心肌梗死是心臟性猝死的主要病因。近年來,急性胸痛救治體系的建立、急診冠狀動脈介入治療技術的普及、二級預防藥物的規范應用使急性心肌梗死患者急診的救治成功率得到極大提高,同時,也為心肌梗死患者的管理帶來新的課題:心肌梗死后心力衰竭及猝死的預防。相比較其他原因所致的死亡,心肌梗死合并心力衰竭的患者如果發生心臟性猝死,很少有非致命性的心血管事件作為征兆,提示醫護人員或者患者即將發生猝死,進而促使醫患采取有效措施進行早期干預[1];因此需要重視心肌梗死后猝死的危險分層。對于心肌梗死后心臟性猝死的一級預防,既往的研究及指南很大程度上依賴于心肌梗死后至少40 d或者血運重建后至少90 d對左心室射血分數(LVEF)的評估[2];但是,僅依賴LVEF降低未能充分涵蓋所有具有潛在猝死風險的心肌梗死后患者,且LVEF降低的患者非心源性死亡的風險升高、未必均能從植入心臟除顫器(ICD)中獲益;此外,在心肌梗死后40~90 d再對患者進行猝死風險評估沒有為患者心肌梗死后猝死風險的全程預防提供指導。為此,本文綜述心肌梗死后猝死相關研究,試圖為未被指南涵蓋的心肌梗死后猝死高風險人群的預測及管理提供證據。

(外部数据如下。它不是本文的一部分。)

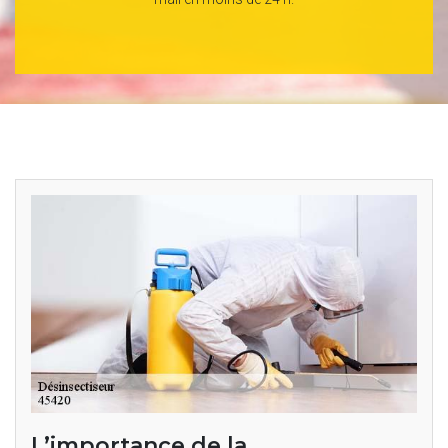
L’importance de la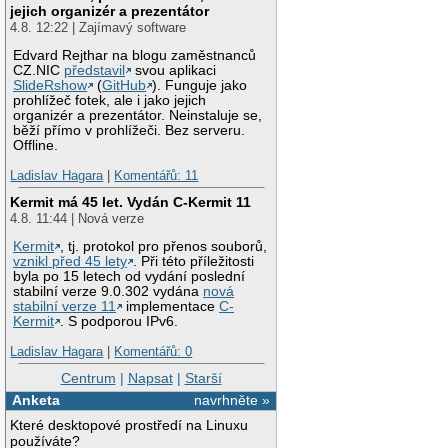
jejich organizér a prezentátor
4.8. 12:22 | Zajímavý software
Edvard Rejthar na blogu zaměstnanců
CZ.NIC
představil
svou aplikaci
SlideRshow
(
GitHub
). Funguje jako
prohlížeč fotek, ale i jako jejich
organizér a prezentátor. Neinstaluje se,
běží přímo v prohlížeči. Bez serveru.
Offline.
Ladislav Hagara
|
Komentářů: 11
Kermit má 45 let. Vydán C-Kermit 11
4.8. 11:44 | Nová verze
Kermit
, tj. protokol pro přenos souborů,
vznikl před 45 lety
. Při této příležitosti
byla po 15 letech od vydání poslední
stabilní verze 9.0.302 vydána
nová
stabilní verze 11
implementace
C-
Kermit
. S podporou IPv6.
Ladislav Hagara
|
Komentářů: 0
Centrum
|
Napsat
|
Starší
Anketa
navrhněte »
Které desktopové prostředí na Linuxu
používáte?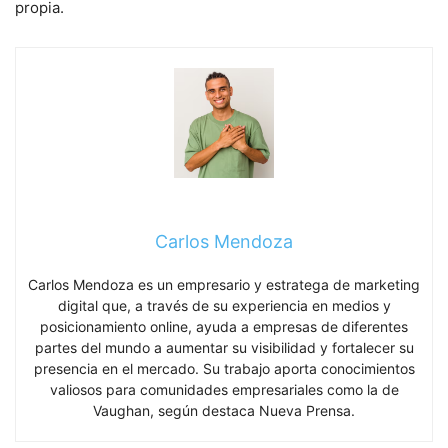
propia.
Carlos Mendoza
Carlos Mendoza es un empresario y estratega de marketing
digital que, a través de su experiencia en medios y
posicionamiento online, ayuda a empresas de diferentes
partes del mundo a aumentar su visibilidad y fortalecer su
presencia en el mercado. Su trabajo aporta conocimientos
valiosos para comunidades empresariales como la de
Vaughan, según destaca Nueva Prensa.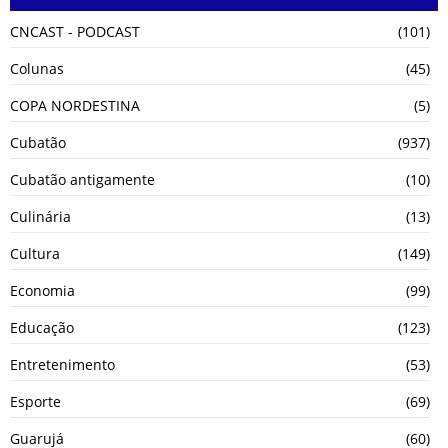
CNCAST - PODCAST
(101)
Colunas
(45)
COPA NORDESTINA
(5)
Cubatão
(937)
Cubatão antigamente
(10)
Culinária
(13)
Cultura
(149)
Economia
(99)
Educação
(123)
Entretenimento
(53)
Esporte
(69)
Guarujá
(60)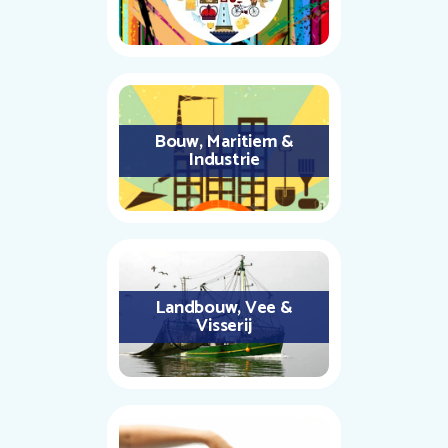
Bouw, Maritiem &
Industrie
Landbouw, Vee &
Visserij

1 目前對心肌梗死后猝死高風險人群定義存在的問題有哪些?

心肌梗死后室性心律失常的發生與射血分數降低、間斷發作的心力衰竭以及復發的缺血事件相關[3]。既往研究顯示,心肌梗死后早期死亡風險主要來自心臟破裂等機械并發癥,而晚期猝死風險主要與惡性心律失常相關[4]。因此,現行指南對心肌梗死后心臟性猝死患者的管理意見中指出,對于心肌梗死后至少40 d或血運重建后至少90 d的缺血性心臟病患者,如果LVEF≤35%、藥物優化治療的前提下美國紐約心臟病協會(NYHA)分級Ⅱ~Ⅲ級,或者LVEF≤30%、NYHA分級Ⅰ級,預期壽命超過1年,推薦ICD植入;對于LVEF≤40%,且合并心肌梗死相關的非持續性室性心動過速患者,如果電生理檢查誘發出持續性室性心動過速或者心室顫動,也推薦ICD的植入[2];然而,對于心肌梗死后出院到血運重建后90 d,LVEF明顯降低的患者該如何監測及管理不太清楚。VEST研究[5]未觀察到可穿戴式心臟復律除顫器(WCD)在減少心肌梗死后LVEF≤35%的患者心律失常相關死亡方面的益處。在心肌梗死發病至梗死后40~90 d,患者的心功能可能發生不同趨勢的轉歸,其中部分患者可能在90 d內發生猝死。是否所有患者需要等到血運重建后90 d再進行ICD指征的評估,是否有些患者預期心功能恢復差,需要早期進行猝死預防的干預,這些問題均需探討。此外,40~90 d這個時間節點在當今改善心力衰竭預后新藥不斷涌現、心力衰竭治療理念不斷變化的時代是否需要更新值得思考。因為隨著藥物劑量的增加,部分患者可能在更晚的時期出現心功能改善。LVEF作為心肌梗死后猝死預防的主要判斷依據的證據主要來自再灌注治療廣泛開展以前的時代,目前心肌梗死患者猝死發生率較既往降低,冠狀動脈介入后患者長期的死亡原因從主要為心源性向轉向非心源性,是否LVEF降低的患者均能從ICD植入中獲益需要重新評估[6]。部分心肌梗死后猝死的患者,其LVEF輕度降低,并無明顯的受損,按照現行指南的規定,這些患者未達到ICD的植入指征,如何對這些患者的猝死風險進行預測尚不清楚。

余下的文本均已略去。